Many investors believe that mutual fund investments will not provide steady income flows. Others believe that dividends from mutual funds, particularly debt mutual funds, are a reliable source of consistent income flow. Both, however, need to be fixed. In the case of the former, mutual funds' Systematic Withdrawal Plan (SWP) function helps provide consistent cash flows at a set frequency. Dividends are not guaranteed and are contingent on the availability of distributable surplus from the plan.




SWP stands for Systematic Withdrawal Plan, and it allows investors to withdraw money from a mutual fund plan at regular intervals. This is a popular choice among investors who want to get money at regular times.

There are generally two types of SWPs. In the first option, the investor specifies a predetermined amount that is withdrawn at regular intervals such as monthly, quarterly, and so on. Investors can also withdraw the appreciated amount on a monthly or quarterly basis. If assets are kept for a long time, the SWP may become a tax-efficient choice.

The strength of a financial product is determined by its rate of return; however, the true return on an investment is the money received after taxes have been taken from the total amount returned.

Withdraw and Returns In Debt Funds and Fixed Deposits

Withdraw and Returns In Debt Funds and Fixed Deposits

Fixed deposits are a secure investment choice that offers stable interest rates, special rates for elderly citizens, a variety of interest payment methods, no market risk, and income tax benefits. The safety of the money is one of the first conditions for any financial investment, and the FD provides this, but the profits are not as promising as debt funds.

Withdrawals and returns on both investments are treated differently. The interest income received on Fixed Deposits is simply added to the investors' income and taxed according to their respective tax bands. However, because FDs are a fixed investment for a certain length of time, liquidity is difficult. And early withdrawal might result in a penalty.

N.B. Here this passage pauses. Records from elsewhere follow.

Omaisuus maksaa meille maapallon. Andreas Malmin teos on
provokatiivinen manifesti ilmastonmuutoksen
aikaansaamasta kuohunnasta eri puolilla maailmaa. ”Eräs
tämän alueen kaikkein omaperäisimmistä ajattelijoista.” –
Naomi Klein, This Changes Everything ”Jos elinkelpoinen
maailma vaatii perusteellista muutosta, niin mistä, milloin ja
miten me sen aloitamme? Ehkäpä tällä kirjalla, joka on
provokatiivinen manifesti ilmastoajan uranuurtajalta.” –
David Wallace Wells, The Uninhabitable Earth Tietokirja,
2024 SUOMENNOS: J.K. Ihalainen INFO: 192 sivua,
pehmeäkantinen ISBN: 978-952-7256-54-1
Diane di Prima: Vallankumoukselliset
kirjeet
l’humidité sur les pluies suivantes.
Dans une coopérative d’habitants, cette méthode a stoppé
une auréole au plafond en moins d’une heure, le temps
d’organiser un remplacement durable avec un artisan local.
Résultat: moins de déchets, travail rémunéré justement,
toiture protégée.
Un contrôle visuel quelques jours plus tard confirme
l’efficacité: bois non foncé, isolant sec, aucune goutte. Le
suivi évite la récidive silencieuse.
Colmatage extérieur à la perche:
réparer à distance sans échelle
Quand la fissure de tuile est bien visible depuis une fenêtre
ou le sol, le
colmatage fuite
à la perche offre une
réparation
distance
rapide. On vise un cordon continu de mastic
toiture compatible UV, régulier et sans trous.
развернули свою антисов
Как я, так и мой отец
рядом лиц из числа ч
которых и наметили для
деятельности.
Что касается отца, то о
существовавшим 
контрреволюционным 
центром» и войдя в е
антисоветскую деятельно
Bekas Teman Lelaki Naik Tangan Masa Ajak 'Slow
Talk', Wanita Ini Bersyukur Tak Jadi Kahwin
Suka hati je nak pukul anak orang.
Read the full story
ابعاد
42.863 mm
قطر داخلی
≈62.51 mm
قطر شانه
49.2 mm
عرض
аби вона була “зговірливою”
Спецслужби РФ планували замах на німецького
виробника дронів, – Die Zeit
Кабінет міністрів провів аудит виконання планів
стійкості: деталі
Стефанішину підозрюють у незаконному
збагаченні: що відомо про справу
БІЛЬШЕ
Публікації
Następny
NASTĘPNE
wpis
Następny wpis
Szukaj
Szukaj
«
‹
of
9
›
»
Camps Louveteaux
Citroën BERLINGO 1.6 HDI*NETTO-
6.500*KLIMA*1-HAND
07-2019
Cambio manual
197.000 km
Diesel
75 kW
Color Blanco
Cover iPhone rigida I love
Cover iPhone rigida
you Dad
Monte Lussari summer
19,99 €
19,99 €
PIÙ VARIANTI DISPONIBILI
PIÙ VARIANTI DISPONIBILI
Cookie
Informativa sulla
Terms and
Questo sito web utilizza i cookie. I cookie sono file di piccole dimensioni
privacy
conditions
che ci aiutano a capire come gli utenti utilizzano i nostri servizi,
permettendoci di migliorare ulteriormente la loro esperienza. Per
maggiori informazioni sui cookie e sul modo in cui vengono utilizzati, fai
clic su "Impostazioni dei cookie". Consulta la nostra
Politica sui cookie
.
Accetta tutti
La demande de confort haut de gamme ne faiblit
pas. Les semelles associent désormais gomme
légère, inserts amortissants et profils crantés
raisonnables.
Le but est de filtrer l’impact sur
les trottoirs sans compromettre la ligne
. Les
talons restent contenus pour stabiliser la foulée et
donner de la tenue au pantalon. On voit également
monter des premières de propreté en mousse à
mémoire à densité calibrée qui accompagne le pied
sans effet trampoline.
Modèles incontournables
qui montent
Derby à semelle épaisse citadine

Debt funds, on the other hand, have the advantage of easy liquidity in the event that investors wish to withdraw. The future for debt funds is likewise bright. When interest rates fall, debt markets rise.

Aside from declining interest rates, financial advisors recommend systematic withdrawal plans (SWP) in debt mutual funds as a preferable choice for investors wishing to receive a regular income from a lump investment, particularly those in higher tax brackets.

Why are SWPs more tax-efficient than FDs?

Why are SWPs more tax-efficient than FDs?

Only investments in debt funds that are kept for more than three years are considered long-term. Long-term capital gains on debt funds are now taxed at a rate of 20%. Investors, on the other hand, profit from indexation on their initial investment. This implies that the initial investment is adjusted for inflation and taxed as a result. Long-term capital gains tax is insignificant since the original cost of investment rises when inflation is factored in.

Short-term profits are taxed according to the investor's tax bracket if debt mutual fund assets are redeemed or sold before three years. Even in the first three years of investing, SWP in debt funds is more tax-efficient than fixed deposits.

Bottom Line

It's a common fallacy that only conventional goods, not market-connected products like mutual funds, can generate predictable cash flows at a certain regularity. Investors may choose the SWP, or Systematic Withdrawal Plan, for consistent cash flows, particularly in the case of debt mutual funds, which are less volatile than equity mutual funds. Short-maturity debt funds and accrual funds are more suited for SWP than long-maturity debt funds.